Agent, Advisor and Dealer in British Art

Fanny Blake (1804-1879)

A rainbow over Patterdale Churchyard, Cumbria

Fanny Blake

SOLD

Signed and dated l.r.: F. Blake 1849, inscribed on original mount in pencil: And on the darkest clouds of woe/he sets his covenanted bow/Patterdale, inscribed on original backboard in ink: Patterdale Churchyard by F. Blake and Blake 3665, watercolour over traces of pencil with scratching out, a Vokins framing stamp on the backboard, a label inscribed Drawing Room attached to the backboard

Provenance
By descent in the Blake family to Major-General Mark Bond, OBE (1922-2017), Moigne Combe, Dorset;

By family descent at Moigne Combe until 2019

Fanny (Frances) Blake was the sister of Frederick Rudolph Blake of Welwyn, Hertfordshire, the great-grandfather of H.M.G. Bond and E.M.G. Williams.

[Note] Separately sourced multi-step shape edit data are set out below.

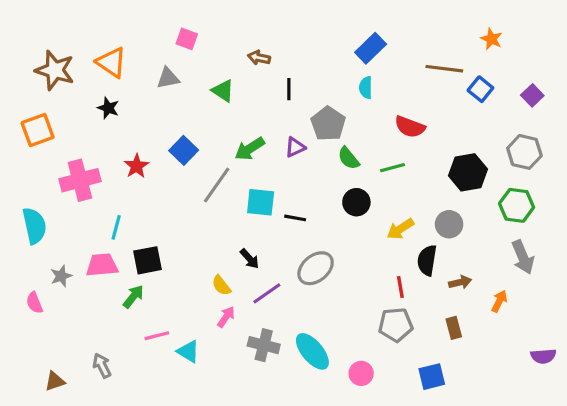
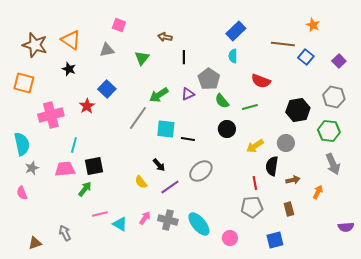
green triangle: (223, 91) -> (142, 58), turned 35
orange square: (38, 130) -> (24, 83), turned 35
blue square: (184, 150) -> (107, 89), moved
gray star: (61, 276) -> (32, 168), moved
pink arrow: (226, 317) -> (145, 218), moved

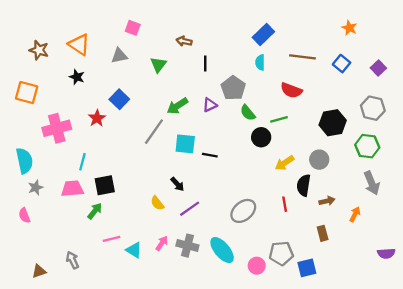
brown line: (283, 44) -> (302, 57), moved
brown star: (35, 45) -> (39, 50), size x0.7
black circle: (227, 129) -> (261, 137), moved
gray ellipse: (201, 171) -> (243, 211), moved
gray pentagon: (252, 207) -> (281, 253), moved

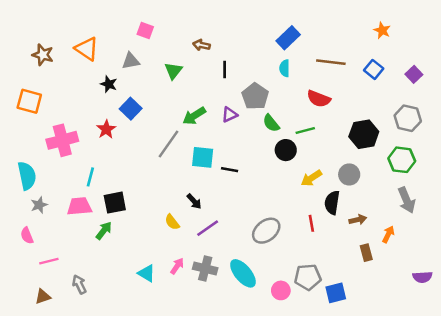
black star: (77, 77) -> (109, 84), moved
brown rectangle: (323, 233) -> (366, 253), moved
pink line: (112, 239) -> (49, 261), moved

She was an extremely talented pupil of Peter de Wint and is singled out for special mention in the ‘Gentleman’s Magazine’ of 1851, in a review of an exhibition of the work of amateur watercolorists as an ‘accomplished artist, admirable for truth, completeness and delicacy’.

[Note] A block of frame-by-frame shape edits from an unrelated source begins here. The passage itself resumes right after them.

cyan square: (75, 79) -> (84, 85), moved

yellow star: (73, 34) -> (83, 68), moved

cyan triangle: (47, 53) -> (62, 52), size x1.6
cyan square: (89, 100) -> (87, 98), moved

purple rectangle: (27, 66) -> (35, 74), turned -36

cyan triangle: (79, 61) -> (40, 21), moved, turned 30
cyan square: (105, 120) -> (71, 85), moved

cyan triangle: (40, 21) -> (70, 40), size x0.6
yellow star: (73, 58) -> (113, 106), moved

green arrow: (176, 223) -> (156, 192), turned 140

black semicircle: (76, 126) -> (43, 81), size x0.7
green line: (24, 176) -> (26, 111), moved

This watercolour is a record of the previous church of St Patrick at Patterdale which dated from the 14th century and was extensively rebuilt around 1620, known to Wordsworth, Coleridge, Southey and Turner. A new church was built at Patterdale by Salvin in the early 1850s after a storm destroyed the building depicted here. The ancient yew tree in this work, thought to have dated back to the Norman Conquest, was destroyed in a storm in 1883.